---------- Information ----------

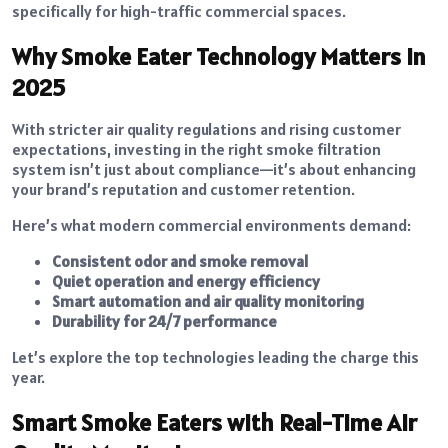
specifically for high-traffic commercial spaces.
Why Smoke Eater Technology Matters in
2025
With stricter air quality regulations and rising customer
expectations, investing in the right smoke filtration
system isn’t just about compliance—it’s about enhancing
your brand’s reputation and customer retention.
Here’s what modern commercial environments demand:
Consistent odor and smoke removal
Quiet operation and energy efficiency
Smart automation and air quality monitoring
Durability for 24/7 performance
Let’s explore the top technologies leading the charge this
year.
Smart Smoke Eaters with Real-Time Air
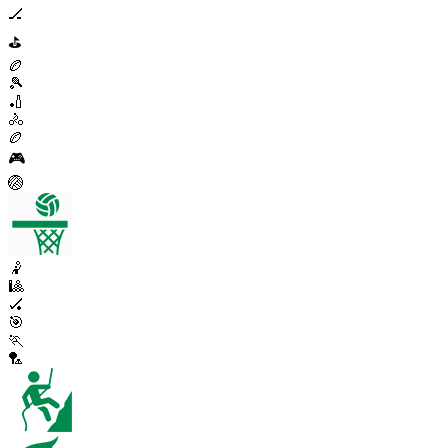
🏒
⛳
🏉
🎾
🏏
🚴
🏉
🎮
🏐
🤾
🎱
🏑
🎯
🏃
🏸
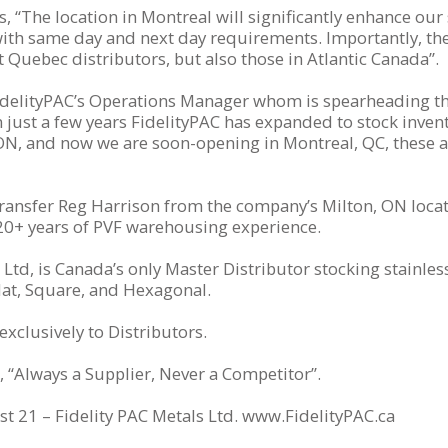
“The location in Montreal will significantly enhance our se
with same day and next day requirements. Importantly, the
it Quebec distributors, but also those in Atlantic Canada”.
idelityPAC’s Operations Manager whom is spearheading th
 just a few years FidelityPAC has expanded to stock invent
ON, and now we are soon-opening in Montreal, QC, these are
 transfer Reg Harrison from the company’s Milton, ON loca
20+ years of PVF warehousing experience.
Ltd, is Canada’s only Master Distributor stocking stainless 
lat, Square, and Hexagonal.
xclusively to Distributors.
, “Always a Supplier, Never a Competitor”.
t 21 – Fidelity PAC Metals Ltd. www.FidelityPAC.ca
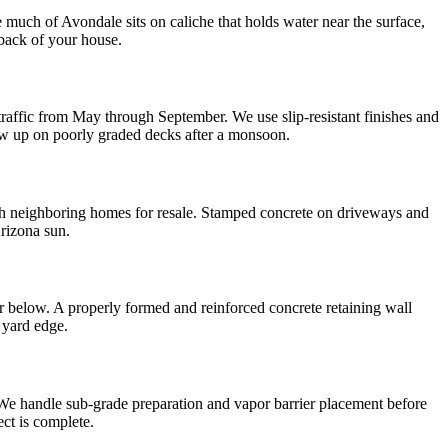
 much of Avondale sits on caliche that holds water near the surface,
back of your house.
affic from May through September. We use slip-resistant finishes and
ow up on poorly graded decks after a monsoon.
th neighboring homes for resale. Stamped concrete on driveways and
Arizona sun.
 below. A properly formed and reinforced concrete retaining wall
e yard edge.
We handle sub-grade preparation and vapor barrier placement before
ect is complete.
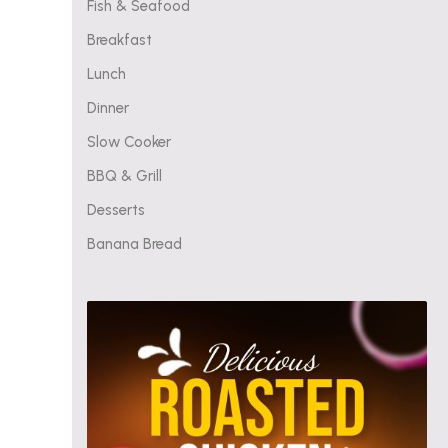
Fish & Seafood
Breakfast
Lunch
Dinner
Slow Cooker
BBQ & Grill
Desserts
Banana Bread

----------

**Your goal**
Omit the images and transcribe all of the records above word for word.

**Task result**
specifically for high-traffic commercial spaces.
Why Smoke Eater Technology Matters in
2025
With stricter air quality regulations and rising customer
expectations, investing in the right smoke filtration
system isn’t just about compliance—it’s about enhancing
your brand’s reputation and customer retention.
Here’s what modern commercial environments demand:
Consistent odor and smoke removal
Quiet operation and energy efficiency
Smart automation and air quality monitoring
Durability for 24/7 performance
Let’s explore the top technologies leading the charge this
year.
Smart Smoke Eaters with Real-Time Air
🏒
⛳
🏉
🎾
🏏
🚴
🏉
🎮
🏐
🤾
🎱
🏑
🎯
🏃
🏸
“The location in Montreal will significantly enhance our se
with same day and next day requirements. Importantly, the
it Quebec distributors, but also those in Atlantic Canada”.
idelityPAC’s Operations Manager whom is spearheading th
 just a few years FidelityPAC has expanded to stock invent
ON, and now we are soon-opening in Montreal, QC, these are
 transfer Reg Harrison from the company’s Milton, ON loca
20+ years of PVF warehousing experience.
Ltd, is Canada’s only Master Distributor stocking stainless 
lat, Square, and Hexagonal.
xclusively to Distributors.
, “Always a Supplier, Never a Competitor”.
t 21 – Fidelity PAC Metals Ltd. www.FidelityPAC.ca
 much of Avondale sits on caliche that holds water near the surface,
back of your house.
affic from May through September. We use slip-resistant finishes and
ow up on poorly graded decks after a monsoon.
th neighboring homes for resale. Stamped concrete on driveways and
Arizona sun.
 below. A properly formed and reinforced concrete retaining wall
e yard edge.
We handle sub-grade preparation and vapor barrier placement before
ect is complete.
Fish & Seafood
Breakfast
Lunch
Dinner
Slow Cooker
BBQ & Grill
Desserts
Banana Bread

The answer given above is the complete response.